Alors, forcément, cela a un coût ! C'est ce coût qui semble insupportable à l'Etat aujourd'hui. J'y vois aussi l'occasion pour l'appareil d'Etat, certains parleront de l'Ogre de Bercy, de reprendre la main sur la gestion locale, la décentralisation n'ayant au fond jamais été digérée par l'Etat centralisé.  Peut-on croire que Macron, n'ayant jamais été élu local, et ayant été nourri par ledit appareil d'Etat ne fait qu'encourager le mouvement. Il n'empêche, la recentralisation a commencé bien avant.
Sous Sarkozy, je l'ai déjà dit, et sous Hollande, même à petite dose. 
Ainsi s'est on mis à parler de clarification des compétences. Une manière de dire que chaque collectivité devait rendre des comptes sur ses seules compétences. A dire vrai, cela m'a toujours semblé une absurdité. Un élu, parce qu'il est élu du peuple, doit rendre des comptes sur tout. On voit mal un élu répondre à un de ses administrés : vous avez un problème de route ? Attendez, c'est pas moi, allez voir à côté.
Je m'étais rendu compte lors des élections départementales, à quel point il était absurde pour un conseiller départemental de faire campagne sur le transport, par exemple, sachant que les collectivités qui s'en occupent sont différentes selon qu'il s'agit du mode de transports, s'il est scolaire, et encore, s'il concerne les lycées, les collèges, ou selon les types de ligne qu'il concerne. Sur ce point comme sur tous les autres, l'élus doit se débrouiller avec des responsabilités qui ne sont pas directement les siennes. On ne lui demande pas d'agir comme un fonctionnaire. L'élu a, par nature une compétence générale, et tel est le cas de sa collectivité. Là dessus, on peut aussi supprimer un échelon, le département par exemple, ou alors les communes qui seraient en fait les intercommunalités, mais il faut le dire clairement.  

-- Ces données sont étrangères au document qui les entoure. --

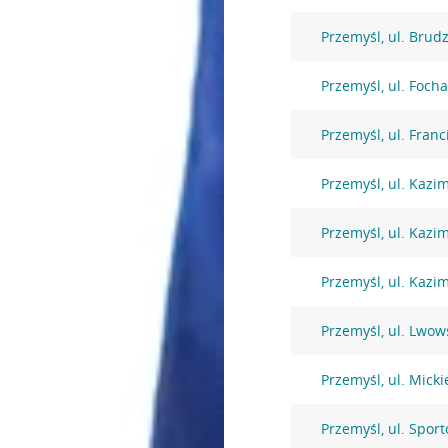
Przemyśl, ul. Brud
Przemyśl, ul. Focha
Przemyśl, ul. Fran
Przemyśl, ul. Kazi
Przemyśl, ul. Kazi
Przemyśl, ul. Kazi
Przemyśl, ul. Lwow
Przemyśl, ul. Micki
Przemyśl, ul. Spor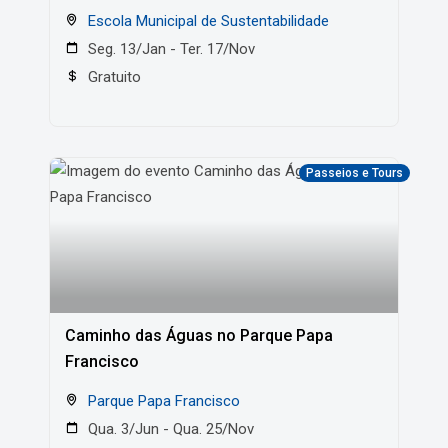
Escola Municipal de Sustentabilidade
Seg. 13/Jan - Ter. 17/Nov
Gratuito
Passeios e Tours
Caminho das Águas no Parque Papa
Francisco
Parque Papa Francisco
Qua. 3/Jun - Qua. 25/Nov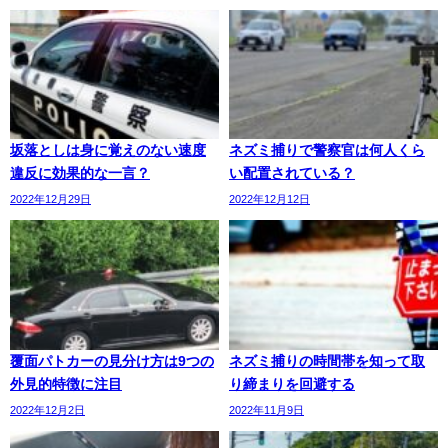
坂落としは身に覚えのない速度
ネズミ捕りで警察官は何人くら
違反に効果的な一言？
い配置されている？
2022年12月29日
2022年12月12日
覆面パトカーの見分け方は9つの
ネズミ捕りの時間帯を知って取
外見的特徴に注目
り締まりを回避する
2022年12月2日
2022年11月9日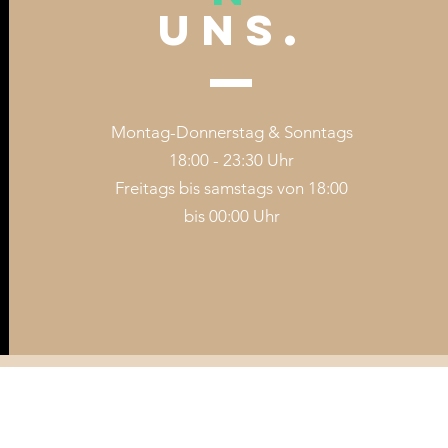
UNS.
Montag-Donnerstag & Sonntags
18:00 - 23:30 Uhr
Freitags bis samstags von 18:00
bis 00:00 Uhr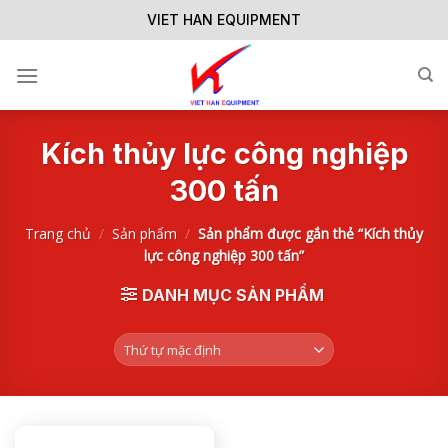
Skip
VIET HAN EQUIPMENT
to
content
Kích thủy lực công nghiệp
300 tấn
Trang chủ
/
Sản phẩm
/
Sản phẩm được gắn thẻ “Kích thủy
lực công nghiệp 300 tấn”
DANH MỤC SẢN PHẨM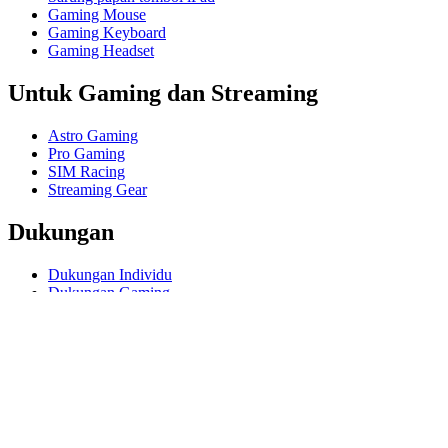
Gaming Mouse
Gaming Keyboard
Gaming Headset
Untuk Gaming dan Streaming
Astro Gaming
Pro Gaming
SIM Racing
Streaming Gear
Dukungan
Dukungan Individu
Dukungan Gaming
Dukungan Bisnis Pendidikan
Hubungi kami
Software
GHub untuk Gaming Streaming
Options+ untuk Performa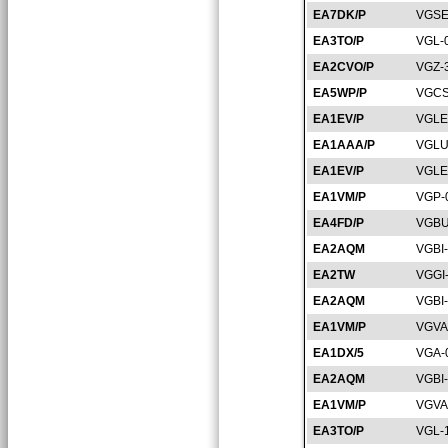
EA7DK/P
VGSE
EA3TO/P
VGL-
EA2CVO/P
VGZ-
EA5WP/P
VGCS
EA1EV/P
VGLE
EA1AAA/P
VGLU
EA1EV/P
VGLE
EA1VM/P
VGP-
EA4FD/P
VGBU
EA2AQM
VGBI
EA2TW
VGGI
EA2AQM
VGBI
EA1VM/P
VGVA
EA1DX/5
VGA-
EA2AQM
VGBI
EA1VM/P
VGVA
EA3TO/P
VGL-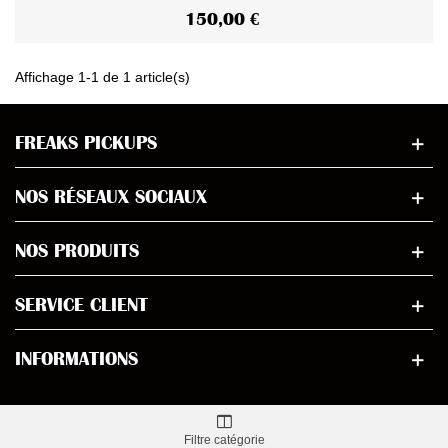
150,00 €
Affichage 1-1 de 1 article(s)
FREAKS PICKUPS
NOS RÉSEAUX SOCIAUX
NOS PRODUITS
SERVICE CLIENT
INFORMATIONS
Filtre catégorie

Ce qui est sur, c'est que l'un des faits majeurs du recul de la décentralisation a été la création de ces nouvelles régions, sans cohérence aucune, à l'exception de la Normandie, grâce à l'excellent Bernard Cazeneuve.  Il s'agissait en fait, disait-on de faire des économies. Sauf que les économies à faire non seulement ne constituent jamais un projet politique et que d'autre part la solution était mal préparée donc coûteuse ... Sauf que cela n'était que l'annonce de ce qui se fait aujourd'hui. 
J'ai été le premier à applaudir à l'annonce de l'abolition, ou quasi de la taxe d'habitation. Même si je n'ai toujours pas compris pourquoi la supprimer pour 80 % des foyers et non 100 %. La taxe d'habitation est le plus injuste des tous les impôts. Tout le monde le sait. Encore faut-il que la suppression de cette impôts ne se traduise pas par une baisse de moyen ou d'autonomie des communes et collectivités locales. 
On sait, depuis au moins 100 ans qu'il y a trop de communes en France. C'est l'histoire des 36.000 communes. On a commencé l'intercommunalité, il faut poursuivre le mouvement, en transformant ces intercommunalités en communes nouvelles. 
Il y a des solutions. Mais celles-ci doivent avoir pour but de renforcer la démocratie de proximité et de developper l'autonomie des collectivités. Elles doivent être un projet politique avant d'être une nécessité comptable. 
J'y reviendrai. Nous y reviendrons. Tel sera le thème d'un prochain café radical sur le thème de la démocratie de proximité, qui est lourdement mise à mal.